Landon lugged my suitcase inside while I checked the mail. I tucked the mail under my arm as I dashed inside to try to get out of the rain.
"Oh my God, it's like a monsoon out there," I said, throwing the mail onto the counter and shaking out my soaking wet hair.
"Yeah. No joke. You would never guess that we were normally a desert climate."
I laughed. "No way. I'm going to change out of these wet clothes."
"Can I watch?" he asked with a grin.
"Why do I have a feeling that's not all you're going to do?"
"No idea." He tried and failed to give me a look of innocence.
"I'll just be a minute."
I traipsed into my bedroom and stripped out of my travel gear. I changed into pajama bottoms and a T-shirt before towel-drying my hair. I looked like a wet dog but whatever.
When I walked back out to the living room, Landon was sitting on the couch, holding a plain white letter in his hand. He was gently tapping it against the coffee table. His eyes found mine across the room.
"What are you doing with that?" I asked, my voice small.
"Just saw it in the pile of mail. You still haven't read any of them, have you?"
"No. Because I'm not going to ever read them. I don't want to talk to him."
Landon stood to face me. The letter between us felt like a barrier. "You shouldn't compartmentalize this the way that you do, Heidi. I know that you miss him. I know that you only allow yourself one day a year to think about him. But it's here every single week as a reminder. Aren't you the least bit curious?"
"No," I said fervently. "I'm not curious. I don't want to hear from the man who did everything he could to ruin my life."
"You and I both know that's not true."
"Yes, it is!" I cried.
"You didn't think that way about him in high school, and he was using then. He might have fucked up. He might have done horrible things. But he loves you. He put you through cheerleading. He came to all of the football games. He threw you that graduation party."
"Ancient history! I can't forget about all the times that I had to take care of his drunk ass when I was the kid. I was the one who needed to be taken care of. Throwing money at a problem doesn't make it go away."
"No, it doesn't," Landon said with a sigh. He walked forward to me and handed me the letter. "But the last thing I said to my dad before he died was something horrible, and I would give anything to have one more day with him. One more moment to make things right. But I will never have that. You have that, and you're throwing it away."
I felt like I had been burned with a cigarette. I recoiled back from the statement as tears sprang to my eyes. Never in the six years that my dad was gone had I once thought about actually reading his letters, actually talking to him. But I'd never thought about it like Landon had. If I could, wouldn't I do everything to have one more day with my mom? My dad might be horrible. He might have ruined my life and his own, but maybe I was in the wrong for not giving him a second chance.
Landon's arms were around me as all these emotions hit me at once. "Hey, it's okay. You don't have to decide today. I just don't want you to ignore him forever and live to regret never having a relationship with him again."
"I don't know if I can." I sniffled.
"You'll know when it's time."
I pulled back and peered down at the letter. My heart constricted. I didn't know if I had the strength today. I needed more time to contemplate it.
"Not yet," I whispered. "Will you … will you be here when I'm ready?"
"Always," he told me. "I will always be here when you need me."

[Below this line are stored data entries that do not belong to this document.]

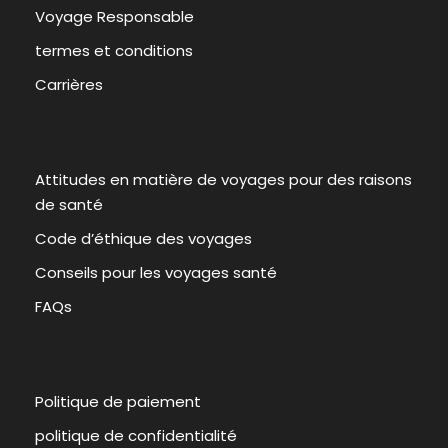
Voyage Responsable
termes et conditions
Carrières
Attitudes en matière de voyages pour des raisons
de santé
Code d’éthique des voyages
Conseils pour les voyages santé
FAQs
Politique de paiement
politique de confidentialité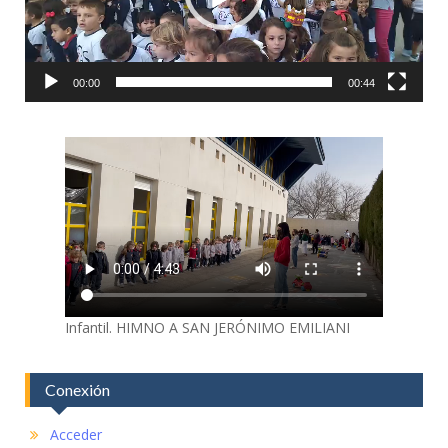
00:00
00:44
Infantil. HIMNO A SAN JERÓNIMO EMILIANI
Conexión
Acceder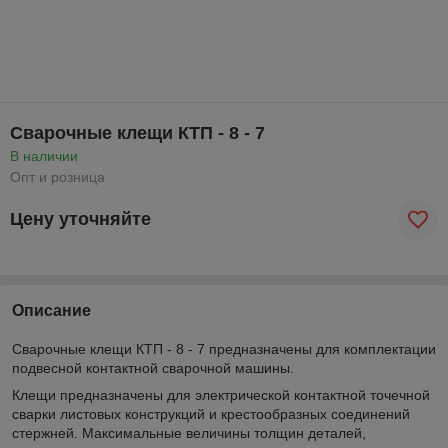
Сварочные клещи КТП - 8 - 7
В наличии
Опт и розница
Цену уточняйте
Описание
Сварочные клещи КТП - 8 - 7 предназначены для комплектации
подвесной контактной сварочной машины.
Клещи предназначены для электрической контактной точечной
сварки листовых конструкций и крестообразных соединений
стержней. Максимальные величины толщин деталей,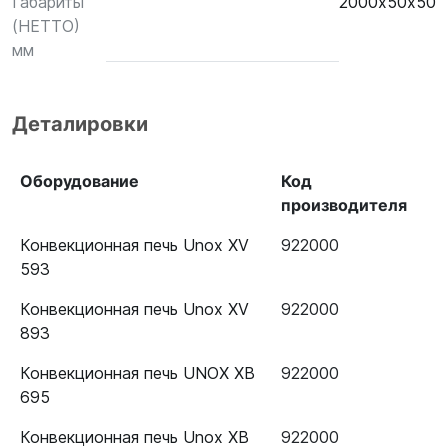
Габариты
2000х50х50
(НЕТТО)
мм
Деталировки
Оборудование
Код
производителя
Конвекционная печь Unox XV
922000
593
Конвекционная печь Unox XV
922000
893
Конвекционная печь UNOX XB
922000
695
Конвекционная печь Unox XB
922000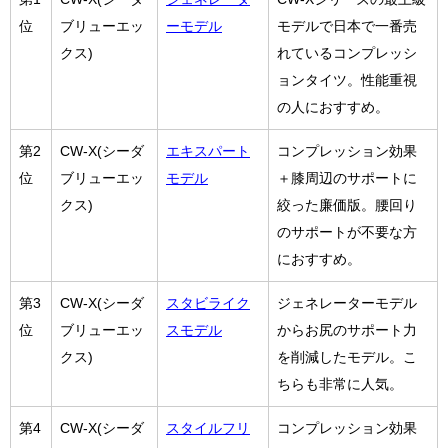
位
ブリューエッ
ーモデル
モデルで日本で一番売
クス)
れているコンプレッシ
ョンタイツ。性能重視
の人におすすめ。
第2
CW-X(シーダ
エキスパート
コンプレッション効果
位
ブリューエッ
モデル
＋膝周辺のサポートに
クス)
絞った廉価版。腰回り
のサポートが不要な方
におすすめ。
第3
CW-X(シーダ
スタビライク
ジェネレーターモデル
位
ブリューエッ
スモデル
からお尻のサポート力
クス)
を削減したモデル。こ
ちらも非常に人気。
第4
CW-X(シーダ
スタイルフリ
コンプレッション効果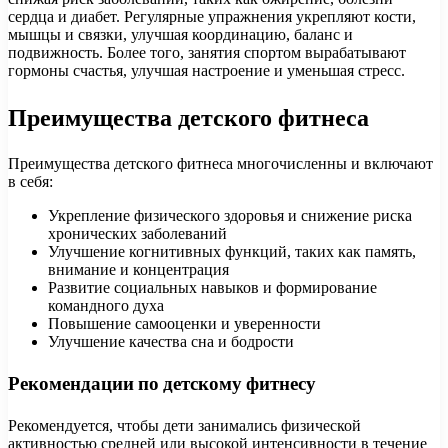
сердца и диабет. Регулярные упражнения укрепляют кости,
мышцы и связки, улучшая координацию, баланс и
подвижность. Более того, занятия спортом вырабатывают
гормоны счастья, улучшая настроение и уменьшая стресс.
Преимущества детского фитнеса
Преимущества детского фитнеса многочисленны и включают
в себя:
Укрепление физического здоровья и снижение риска
хронических заболеваний
Улучшение когнитивных функций, таких как память,
внимание и концентрация
Развитие социальных навыков и формирование
командного духа
Повышение самооценки и уверенности
Улучшение качества сна и бодрости
Рекомендации по детскому фитнесу
Рекомендуется, чтобы дети занимались физической
активностью средней или высокой интенсивности в течение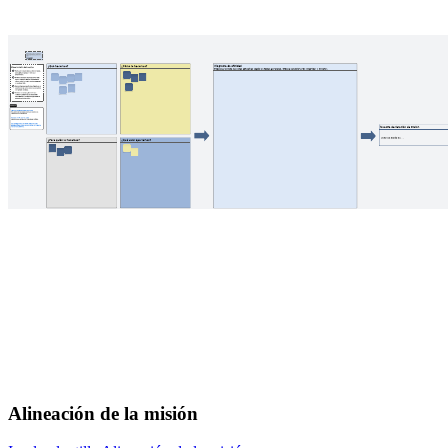
Alineación de la misión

I leaned back into his embrace, my mind trapped on the box of letters hidden away in my closet. The thought of going them, of ripping open years of wounds, left me drained, and I hadn't even touched them yet. I was scared of what I would find-that, as right as I thought I was about my father, I might also be wrong. What if I had wasted six years for nothing? And worse … what if everything I had done to shield my heart from him was for no good reason?
Landon left later that night when I got a text from Emery, saying that she was on her way home. He needed to get his stuff home and change out of his own travel clothes. Plus, he didn't want to run into Jensen just yet. I knew that conversation was probably going to have to come up again, but neither of us wanted it to be like this.
Emery showed up with Jensen, as expected. It made me happy for my friend and jealous that she didn't have to hide anything. But, when she saw me sitting in the living room, watching Moana, she shooed him out of the apartment, and we spent the rest of the night catching up while she finished some last-minute grading.